• How to complete this task: From the listing that follows, count the lines including "基伞手游资源网" and give the number alone.
━━━━━━━━
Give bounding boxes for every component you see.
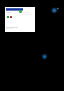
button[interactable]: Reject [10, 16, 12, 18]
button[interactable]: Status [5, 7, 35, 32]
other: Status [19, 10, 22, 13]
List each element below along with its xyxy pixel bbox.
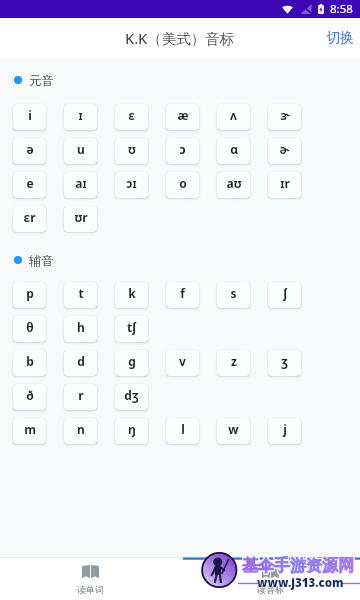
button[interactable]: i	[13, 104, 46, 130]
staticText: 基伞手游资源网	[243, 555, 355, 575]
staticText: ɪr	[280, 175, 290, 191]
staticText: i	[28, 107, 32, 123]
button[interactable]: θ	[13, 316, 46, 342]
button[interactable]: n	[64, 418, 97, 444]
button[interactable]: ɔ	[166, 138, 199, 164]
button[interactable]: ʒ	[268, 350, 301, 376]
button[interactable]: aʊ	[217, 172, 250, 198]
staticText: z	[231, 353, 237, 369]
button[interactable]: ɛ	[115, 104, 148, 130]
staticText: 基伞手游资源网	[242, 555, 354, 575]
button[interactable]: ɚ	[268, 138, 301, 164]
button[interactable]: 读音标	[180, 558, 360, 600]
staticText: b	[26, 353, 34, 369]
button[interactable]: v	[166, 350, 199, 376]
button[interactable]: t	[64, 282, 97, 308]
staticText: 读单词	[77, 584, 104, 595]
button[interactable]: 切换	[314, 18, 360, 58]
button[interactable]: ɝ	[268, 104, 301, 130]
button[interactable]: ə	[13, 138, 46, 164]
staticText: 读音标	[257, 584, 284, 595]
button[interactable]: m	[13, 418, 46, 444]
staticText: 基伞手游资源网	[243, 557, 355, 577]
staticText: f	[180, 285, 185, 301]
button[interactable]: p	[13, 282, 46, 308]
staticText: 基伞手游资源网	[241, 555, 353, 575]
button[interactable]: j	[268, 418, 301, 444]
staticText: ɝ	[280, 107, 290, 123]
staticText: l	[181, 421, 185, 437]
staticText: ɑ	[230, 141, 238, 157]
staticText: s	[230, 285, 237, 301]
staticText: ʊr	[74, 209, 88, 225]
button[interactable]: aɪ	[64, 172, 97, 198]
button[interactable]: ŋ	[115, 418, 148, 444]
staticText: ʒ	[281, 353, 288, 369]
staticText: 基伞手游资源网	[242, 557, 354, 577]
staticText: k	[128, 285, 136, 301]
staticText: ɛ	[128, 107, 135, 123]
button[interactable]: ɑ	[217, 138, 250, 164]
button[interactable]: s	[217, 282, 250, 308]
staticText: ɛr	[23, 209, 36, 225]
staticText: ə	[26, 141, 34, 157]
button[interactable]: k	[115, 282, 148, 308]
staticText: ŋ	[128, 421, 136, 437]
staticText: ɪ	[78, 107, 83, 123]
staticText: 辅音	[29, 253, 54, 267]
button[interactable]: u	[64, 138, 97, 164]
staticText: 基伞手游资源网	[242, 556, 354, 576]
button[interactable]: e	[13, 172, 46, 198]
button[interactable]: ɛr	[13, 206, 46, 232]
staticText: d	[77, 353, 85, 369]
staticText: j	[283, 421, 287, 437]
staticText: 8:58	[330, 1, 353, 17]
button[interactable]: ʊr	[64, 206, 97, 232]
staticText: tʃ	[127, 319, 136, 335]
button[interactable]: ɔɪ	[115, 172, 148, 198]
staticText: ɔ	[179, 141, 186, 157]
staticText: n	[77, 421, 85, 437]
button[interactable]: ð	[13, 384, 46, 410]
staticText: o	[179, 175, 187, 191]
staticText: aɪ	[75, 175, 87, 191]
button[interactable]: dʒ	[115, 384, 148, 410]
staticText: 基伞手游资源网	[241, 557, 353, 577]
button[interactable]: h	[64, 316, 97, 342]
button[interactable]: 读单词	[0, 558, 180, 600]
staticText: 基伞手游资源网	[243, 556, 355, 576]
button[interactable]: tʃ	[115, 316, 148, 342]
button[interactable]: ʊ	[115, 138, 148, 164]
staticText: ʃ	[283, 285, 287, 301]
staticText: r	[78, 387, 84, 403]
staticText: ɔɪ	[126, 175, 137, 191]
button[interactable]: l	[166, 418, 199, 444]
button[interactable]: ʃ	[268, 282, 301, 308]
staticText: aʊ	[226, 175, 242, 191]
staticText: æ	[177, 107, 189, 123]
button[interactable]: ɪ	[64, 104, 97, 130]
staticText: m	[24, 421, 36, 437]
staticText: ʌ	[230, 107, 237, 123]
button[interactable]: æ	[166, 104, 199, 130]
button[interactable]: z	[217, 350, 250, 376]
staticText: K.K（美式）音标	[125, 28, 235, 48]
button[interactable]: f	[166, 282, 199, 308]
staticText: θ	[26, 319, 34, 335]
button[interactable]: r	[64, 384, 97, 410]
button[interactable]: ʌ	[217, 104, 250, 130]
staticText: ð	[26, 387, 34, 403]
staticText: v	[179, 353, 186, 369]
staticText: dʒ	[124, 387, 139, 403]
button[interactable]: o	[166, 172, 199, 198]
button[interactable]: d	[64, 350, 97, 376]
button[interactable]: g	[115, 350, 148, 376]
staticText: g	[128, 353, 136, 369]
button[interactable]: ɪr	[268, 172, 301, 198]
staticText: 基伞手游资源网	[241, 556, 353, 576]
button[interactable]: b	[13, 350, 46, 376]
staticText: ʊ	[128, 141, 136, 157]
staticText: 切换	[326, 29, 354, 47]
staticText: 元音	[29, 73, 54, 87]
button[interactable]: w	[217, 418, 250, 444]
━━━━━━━━
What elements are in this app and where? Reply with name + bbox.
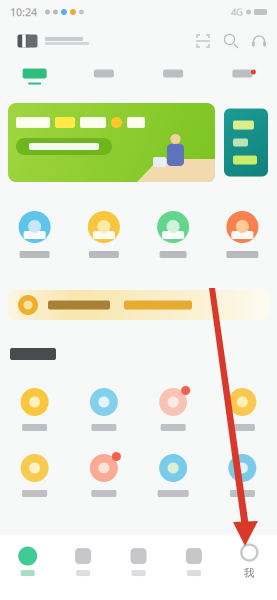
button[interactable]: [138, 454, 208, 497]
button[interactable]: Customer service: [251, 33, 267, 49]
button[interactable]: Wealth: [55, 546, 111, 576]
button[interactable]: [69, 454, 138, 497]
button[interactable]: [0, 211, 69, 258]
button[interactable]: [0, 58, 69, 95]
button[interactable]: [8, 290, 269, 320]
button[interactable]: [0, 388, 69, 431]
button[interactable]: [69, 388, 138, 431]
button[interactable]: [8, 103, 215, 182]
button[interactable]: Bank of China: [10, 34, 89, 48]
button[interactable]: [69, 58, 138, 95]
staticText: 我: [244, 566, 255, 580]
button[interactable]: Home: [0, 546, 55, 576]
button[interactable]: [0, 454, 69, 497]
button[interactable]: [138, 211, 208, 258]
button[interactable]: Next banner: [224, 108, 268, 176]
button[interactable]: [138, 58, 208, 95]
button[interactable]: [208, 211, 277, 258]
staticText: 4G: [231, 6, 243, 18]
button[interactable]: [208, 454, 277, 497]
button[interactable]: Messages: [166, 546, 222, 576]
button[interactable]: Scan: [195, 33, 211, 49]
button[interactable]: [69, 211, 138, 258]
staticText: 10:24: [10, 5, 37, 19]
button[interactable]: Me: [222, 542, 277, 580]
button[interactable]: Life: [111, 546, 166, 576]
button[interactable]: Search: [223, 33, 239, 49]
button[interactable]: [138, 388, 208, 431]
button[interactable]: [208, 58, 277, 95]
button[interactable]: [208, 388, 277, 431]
━━━━━━━━
• Exercise answer: 9